One of Wyngaert’s most interesting observations is the conceptual fragmentation of the body in fashion advertising – where a camera focuses on simply a leg, or a model’s torso. This is obviously done for commercial purposes, to draw attention to a particular product. Yet as Wyngaert points out, those suffering with body dysmorphia also fragment their own bodies into small sections, accentuating parts of themselves they want to improve. Wyngaert illustrates this through pairing 1990s fashion advertisements alongside Emerald City by Genesis Belanger; a sculptural piece that dots flesh-coloured curtains with misplaced body parts.

The second part of the exhibition focuses on dolls. Wyngaert was particularly fascinated by the ambiguity between life and death that comes with dolls, and how both fashion and art has used dolls and mannequins as “meaningful carriers of different messages”. Highlights include 14th century fashion dolls which were toured around Europe with designers to sell collections to elite shoppers, as well as Victorian doll-inspired Simone Rocha dresses and pieces from Viktor & Rolf’s AW99 Russian Doll collection, which saw the couturiers build a series of looks on a model live on the catwalk like a reverse babushka doll. Belgian fashion designer Walter Van Beirendonck built a snoring Sleeping Beauty doll especially for the show, and Martin Margiela donated a barbie doll he made clothes for when he was aged 13 (in sewing the sleeves of a miniature suit jacket, the aspiring designer would use his grandma’s white thread, which would become a Margiela trademark down the line).

John Miller’s 2020 film What Is a Subject? – which features a white male mannequin repeating the words “It is me” – sees the exhibition touch on how the white male body has been wrongly positioned as the cultural default, countered by the work of editor Michelle Elie, who cloned herself 50+ times to create mannequins to exhibit her vast Comme des Garçons collection – a direct response to the lack of Black mannequins used in exhibition spaces.

Moving through to the final section, the physical body is left behind as Wyngaert ventures into the digital realm to study how avatars have infiltrated fashion. She describes the avatar as “a human surrogate”, and uses a glass box dotted with screens to demonstrate the brands who have first embraced digital bodies. Like Prada and Louis Vuitton – both have turned protagonists from the Final Fantasy video game series into campaign stars – and Balenciaga, where Demna joined up with the team behind Fortnite to envision a fashion show within a video game for the brand’s Fall 21 collection.
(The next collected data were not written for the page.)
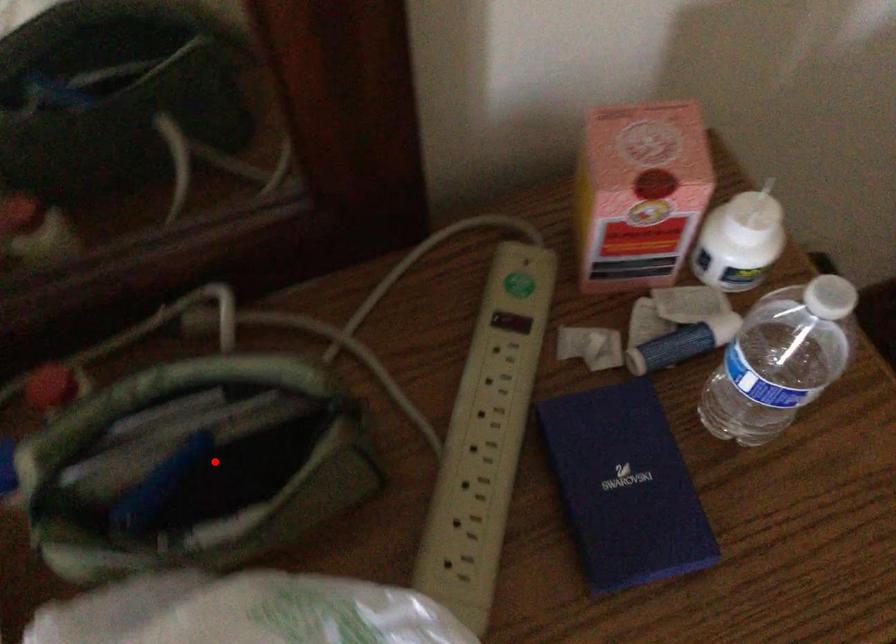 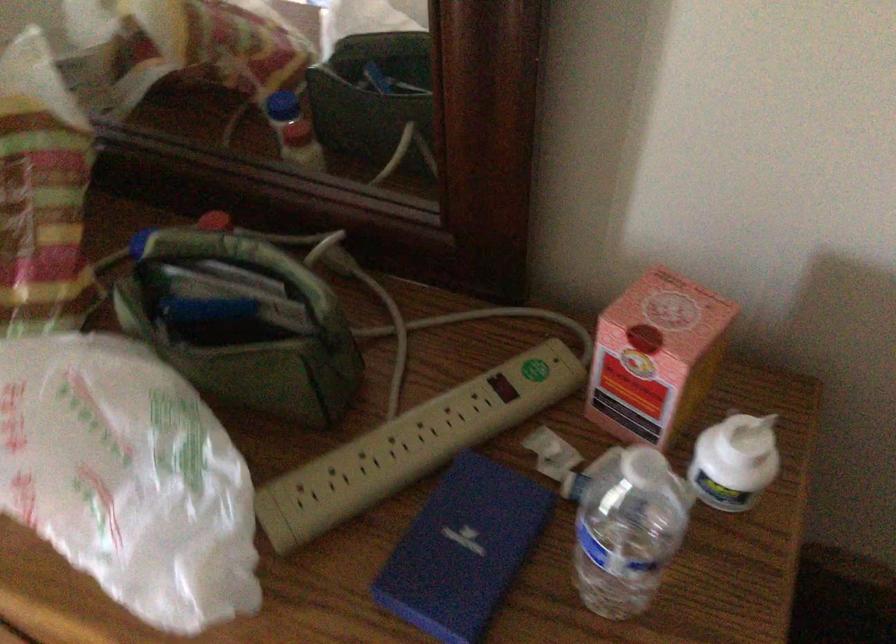 Locate, in the second image, the point that corresponds to the highlighted location in the first image.

(239, 322) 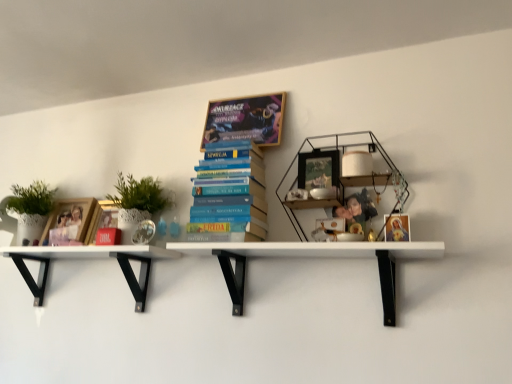 Question: Is matte black picture frame at center aimed at white matte shelf at lower left, which is the second shelf in right-to-left order?

Choices:
 (A) no
 (B) yes

Answer: (A)

Question: Is matte black picture frame at center to the left of white matte shelf at lower left, acting as the 1th shelf starting from the left, from the viewer's perspective?

Choices:
 (A) no
 (B) yes

Answer: (A)

Question: Is matte black picture frame at center next to white matte shelf at lower left, which is the second shelf in right-to-left order, and touching it?

Choices:
 (A) no
 (B) yes

Answer: (A)

Question: Is matte black picture frame at center bigger than white matte shelf at lower left, acting as the 1th shelf starting from the left?

Choices:
 (A) no
 (B) yes

Answer: (A)

Question: Is white matte shelf at lower left, which is the second shelf in right-to-left order, at the back of matte black picture frame at center?

Choices:
 (A) yes
 (B) no

Answer: (B)

Question: Relative to white matte shelf at center, which is counted as the first shelf, starting from the right, is matte cardboard book at upper center, marked as the 1th book in a top-to-bottom arrangement, in front or behind?

Choices:
 (A) front
 (B) behind

Answer: (B)

Question: Is point (269, 129) positioned closer to the camera than point (244, 251)?

Choices:
 (A) closer
 (B) farther

Answer: (B)

Question: From the image's perspective, is matte cardboard book at upper center, the second book in the bottom-to-top sequence, located above or below white matte shelf at center, which is the second shelf from left to right?

Choices:
 (A) above
 (B) below

Answer: (A)

Question: From a real-world perspective, is matte cardboard book at upper center, the second book in the bottom-to-top sequence, physically located above or below white matte shelf at center, which is the second shelf from left to right?

Choices:
 (A) above
 (B) below

Answer: (A)

Question: Is woodenmaterial/texturebookcase at upper right bigger or smaller than matte gold frame at upper right, marked as the 1th book cover in a right-to-left arrangement?

Choices:
 (A) big
 (B) small

Answer: (A)

Question: From the image's perspective, is woodenmaterial/texturebookcase at upper right above or below matte gold frame at upper right, marked as the 1th book cover in a right-to-left arrangement?

Choices:
 (A) above
 (B) below

Answer: (A)

Question: From a real-world perspective, is woodenmaterial/texturebookcase at upper right above or below matte gold frame at upper right, marked as the 2th book cover in a back-to-front arrangement?

Choices:
 (A) above
 (B) below

Answer: (A)

Question: Is woodenmaterial/texturebookcase at upper right inside or outside of matte gold frame at upper right, marked as the 2th book cover in a back-to-front arrangement?

Choices:
 (A) outside
 (B) inside

Answer: (A)

Question: In terms of height, does matte wooden frame at left, placed as the 1th book cover when sorted from back to front, look taller or shorter compared to white matte shelf at lower left, acting as the 1th shelf starting from the left?

Choices:
 (A) tall
 (B) short

Answer: (B)

Question: Considering the positions of matte wooden frame at left, arranged as the 2th book cover when viewed from the front, and white matte shelf at lower left, acting as the 1th shelf starting from the left, in the image, is matte wooden frame at left, arranged as the 2th book cover when viewed from the front, wider or thinner than white matte shelf at lower left, acting as the 1th shelf starting from the left,?

Choices:
 (A) wide
 (B) thin

Answer: (B) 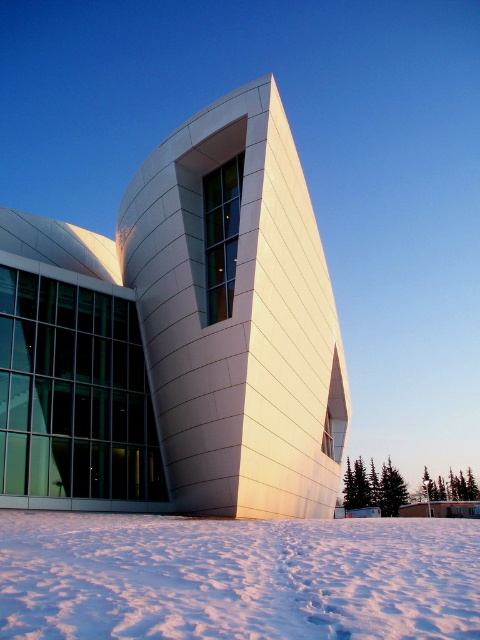 Is point (120, 260) positioned in front of point (145, 516)?

No.

Does white smooth building at center appear on the left side of white powdery snow at lower center?

No, white smooth building at center is not to the left of white powdery snow at lower center.

At what (x,y) coordinates should I click in order to perform the action: click on white smooth building at center. Please return your answer as a coordinate pair (x, y). Image resolution: width=480 pixels, height=640 pixels. Looking at the image, I should click on (179, 337). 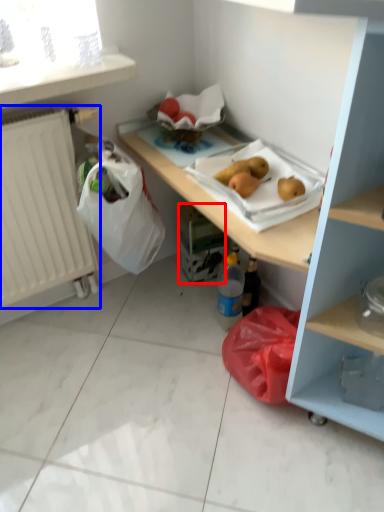 Question: Among these objects, which one is nearest to the camera, carton (highlighted by a red box) or radiator (highlighted by a blue box)?

Choices:
 (A) carton
 (B) radiator

Answer: (B)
Whether it’s female cyborgs or hyperreal virtual influencers, Wyngaert begins to decipher how digital bodies being fed into the general fashion context will impact our ideals around self-image; pixel-perfect bodies come with yet more unrealistic beauty standards. But as the line becomes blurred between what’s real and what’s not – the likes of Lil Miquela have entire identities built for them by men behind screens  – will virtual influencers have a responsibility to mirror our own ideals? Or propose new ones entirely?

Photography courtesy of MoMu. ‘Mirror Mirror – Fashion & the Psyche’ at MoMu Fashion Museum Antwerp is open until February 26, 2023.